The New York Post on Thursday called out Rep. Ilhan Omar (D-MN) for downplaying the terror attack of September 11th, 2001, publishing a front-page photo of the World Trade Center engulfed flames.
“Here’s your something,” the Post’s headline reads, with the sub-header: “2,977 people dead by terrorism.”
The front page cover is a direct rebuke of Omar’s recent remarks at a private fundraiser for the Council on American-Islamic Relations (CAIR) of Greater Los Angeles in which she described 9/11 as a day in which “some people did something.”
Omar urged attendees of the CAIR gathering to “raise hell” and “make people uncomfortable” to combat what she described as Muslim-Americans being treated as second class citizens following the terror attacks.

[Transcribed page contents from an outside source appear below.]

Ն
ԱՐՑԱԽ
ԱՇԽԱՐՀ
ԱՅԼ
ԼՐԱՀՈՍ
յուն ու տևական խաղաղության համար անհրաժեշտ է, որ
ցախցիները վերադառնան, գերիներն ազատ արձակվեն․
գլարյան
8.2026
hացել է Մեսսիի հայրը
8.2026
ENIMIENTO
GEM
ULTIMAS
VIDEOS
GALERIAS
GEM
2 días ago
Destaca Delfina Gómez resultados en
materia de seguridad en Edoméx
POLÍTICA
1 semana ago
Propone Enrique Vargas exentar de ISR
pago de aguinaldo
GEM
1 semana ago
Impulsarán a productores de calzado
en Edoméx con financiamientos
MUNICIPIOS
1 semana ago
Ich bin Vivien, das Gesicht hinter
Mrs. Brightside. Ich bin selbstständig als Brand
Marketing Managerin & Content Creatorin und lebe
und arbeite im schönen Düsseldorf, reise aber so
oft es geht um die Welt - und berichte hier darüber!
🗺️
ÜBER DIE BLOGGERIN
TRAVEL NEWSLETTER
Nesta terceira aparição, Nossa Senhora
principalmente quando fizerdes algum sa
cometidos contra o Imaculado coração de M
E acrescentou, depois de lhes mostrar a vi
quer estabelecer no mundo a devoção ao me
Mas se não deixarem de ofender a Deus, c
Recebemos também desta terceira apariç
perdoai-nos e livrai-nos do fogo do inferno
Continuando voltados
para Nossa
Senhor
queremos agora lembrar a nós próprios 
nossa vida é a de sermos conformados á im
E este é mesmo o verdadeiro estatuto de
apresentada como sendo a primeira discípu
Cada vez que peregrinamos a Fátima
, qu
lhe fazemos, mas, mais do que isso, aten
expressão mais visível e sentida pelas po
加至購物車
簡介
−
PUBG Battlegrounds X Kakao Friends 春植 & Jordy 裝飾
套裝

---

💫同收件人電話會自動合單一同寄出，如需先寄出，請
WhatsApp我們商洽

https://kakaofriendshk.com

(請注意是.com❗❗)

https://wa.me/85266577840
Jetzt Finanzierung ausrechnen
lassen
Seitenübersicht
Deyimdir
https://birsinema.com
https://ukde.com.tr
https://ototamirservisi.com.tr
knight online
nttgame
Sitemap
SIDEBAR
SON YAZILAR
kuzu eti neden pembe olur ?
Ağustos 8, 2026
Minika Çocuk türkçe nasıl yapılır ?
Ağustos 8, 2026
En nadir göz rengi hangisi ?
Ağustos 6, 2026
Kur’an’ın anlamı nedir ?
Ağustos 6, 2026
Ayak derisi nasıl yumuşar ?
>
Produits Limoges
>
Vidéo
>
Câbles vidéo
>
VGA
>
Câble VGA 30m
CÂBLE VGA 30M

“CAIR was founded after 9/11, because they recognize that some people did something, and then all of us were starting to lose access to our civil liberties,” said Omar, without offering any evidence to back up her claim. “You can’t just say that today someone is looking at me strange, that I am going to try to make myself look pleasant. You have to say that person is looking at me strange, I am not comfortable with it. I am going to talk to them and ask them why.”

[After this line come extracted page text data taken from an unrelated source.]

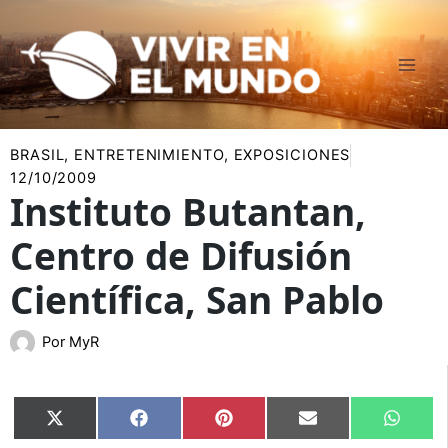
Ir
al
contenido
BRASIL
,
ENTRETENIMIENTO
,
EXPOSICIONES
12/10/2009
Instituto Butantan,
Centro de Difusión
Científica, San Pablo
Por
MyR
Compartir
Compartir
Compartir
Compartir
Compar
X
Facebook
Pinterest
Email
Whats
en
en
en
en
en
(Twitter)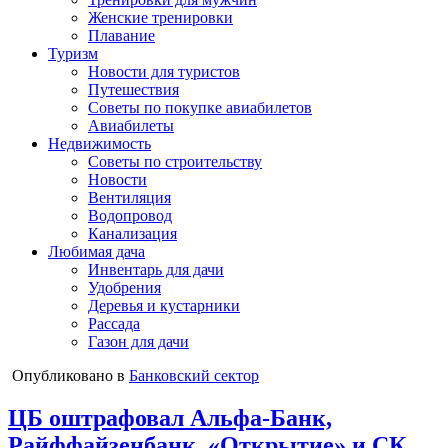
Женские тренировки
Плавание
Туризм
Новости для туристов
Путешествия
Советы по покупке авиабилетов
Авиабилеты
Недвижимость
Советы по строительству
Новости
Вентиляция
Водопровод
Канализация
Любимая дача
Инвентарь для дачи
Удобрения
Деревья и кустарники
Рассада
Газон для дачи
Опубликовано в
Банковский сектор
ЦБ оштрафовал Альфа-Банк,
Райффайзенбанк, «Открытие» и СК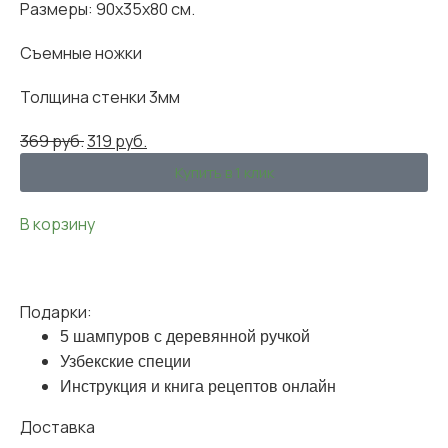
Размеры: 90x35x80 см.
Cъемные ножки
Толщина стенки 3мм
369
руб.
319
руб.
Купить в 1 клик
В корзину
Подарки:
5 шампуров с деревянной ручкой
Узбекские специи
Инструкция и книга рецептов онлайн
Доставка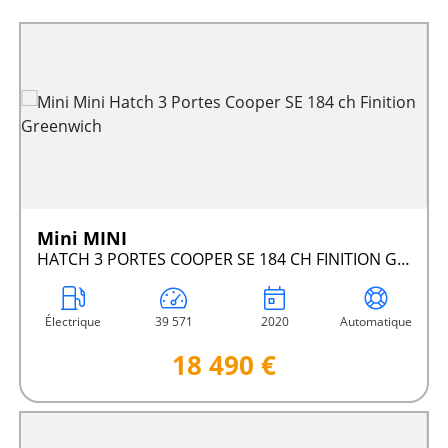
Mini MINI
HATCH 3 PORTES COOPER SE 184 CH FINITION GREENWICH
Électrique
39 571
2020
Automatique
18 490 €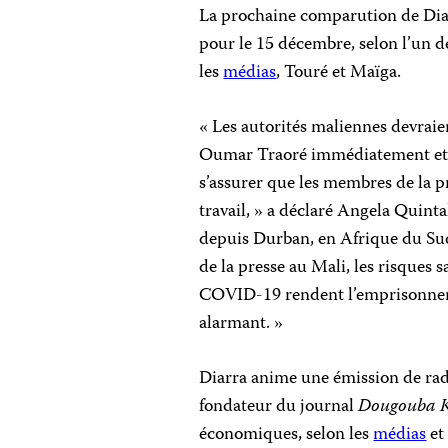
La prochaine comparution de Diar
pour le 15 décembre, selon l’un 
les
médias
, Touré et Maïga.
« Les autorités maliennes devraie
Oumar Traoré immédiatement et sa
s’assurer que les membres de la p
travail, » a déclaré Angela Quin
depuis Durban, en Afrique du Sud
de la presse au Mali, les risques 
COVID-19 rendent l’emprisonneme
alarmant. »
Diarra anime une émission de radi
fondateur du journal
Dougouba 
économiques, selon les
médias
et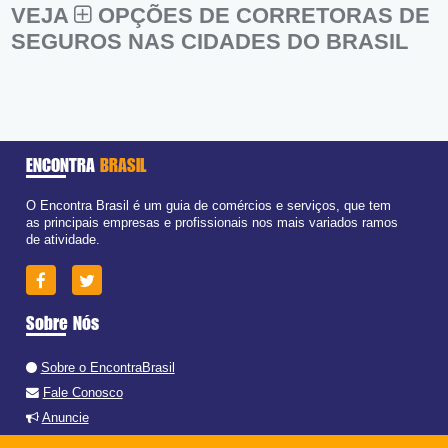
VEJA
OPÇÕES DE CORRETORAS DE
SEGUROS NAS CIDADES DO BRASIL
ENCONTRA
BRASIL
O Encontra Brasil é um guia de comércios e serviços, que tem
as principais empresas e profissionais nos mais variados ramos
de atividade.
Sobre Nós
Sobre o EncontraBrasil
Fale Conosco
Anuncie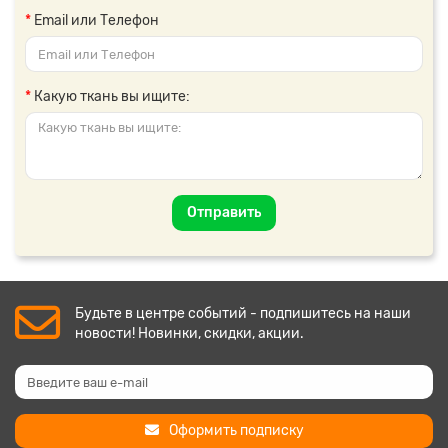
Email или Телефон
Какую ткань вы ищите:
Отправить
Будьте в центре событий - подпишитесь на наши
новости! Новинки, скидки, акции.
Оформить подписку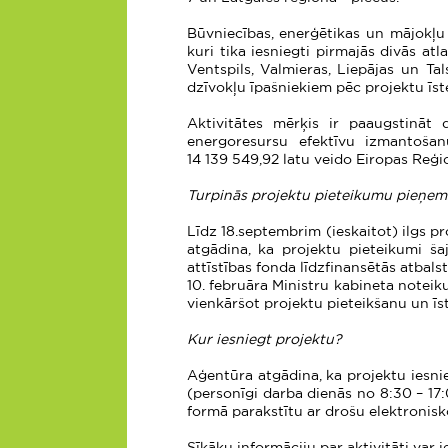
Būvniecības, enerģētikas un mājokļu 
kuri tika iesniegti pirmajās divās atl
Ventspils, Valmieras, Liepājas un T
dzīvokļu īpašniekiem pēc projektu īst
Aktivitātes mērķis ir paaugstināt 
energoresursu efektīvu izmantošanu
14 139 549,92 latu veido Eiropas Reģi
Turpinās projektu pieteikumu pieņem
Līdz 18.septembrim (ieskaitot) ilgs 
atgādina, ka projektu pieteikumi š
attīstības fonda līdzfinansētās atba
10. februāra Ministru kabineta noteik
vienkāršot projektu pieteikšanu un ī
Kur iesniegt projektu?
Aģentūra atgādina, ka projektu iesnie
(personīgi darba dienās no 8:30 – 17
formā parakstītu ar drošu elektronisk
Sīkāku informāciju par aktivitāti var i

Appearing Wednesday on CBS’ Late Show with Stephen Colbert, Omar lamented Fox News’ criticism of her remarks, pointing to it as a so-called “double standard.”
“This kind of double standard really is quite, you know, offensive, and is very much embedded in a lot of our culture these days, where you will have people get — come after minorities for things that they say, they might have insinuate, but no one goes after people like the folks on Fox & Friends, that actually say those words,” she said. “It’s not about insinuation, right? They actually said that I might not be an American. My loyalties might not be to this country. But I get called out. They don’t. They get to keep their show.”
In response, Colbert suggested the “unfair” attacks on Omar were due to racism and being a woman. “I think because you’re a Muslim, because you’re a woman, because you’re a person of color, you’re given less latitude than somebody like me,” he said.
“You see this outrage when I speak the truth. Everyone else’s truth is allowed but my truth can never be,” Omar replied.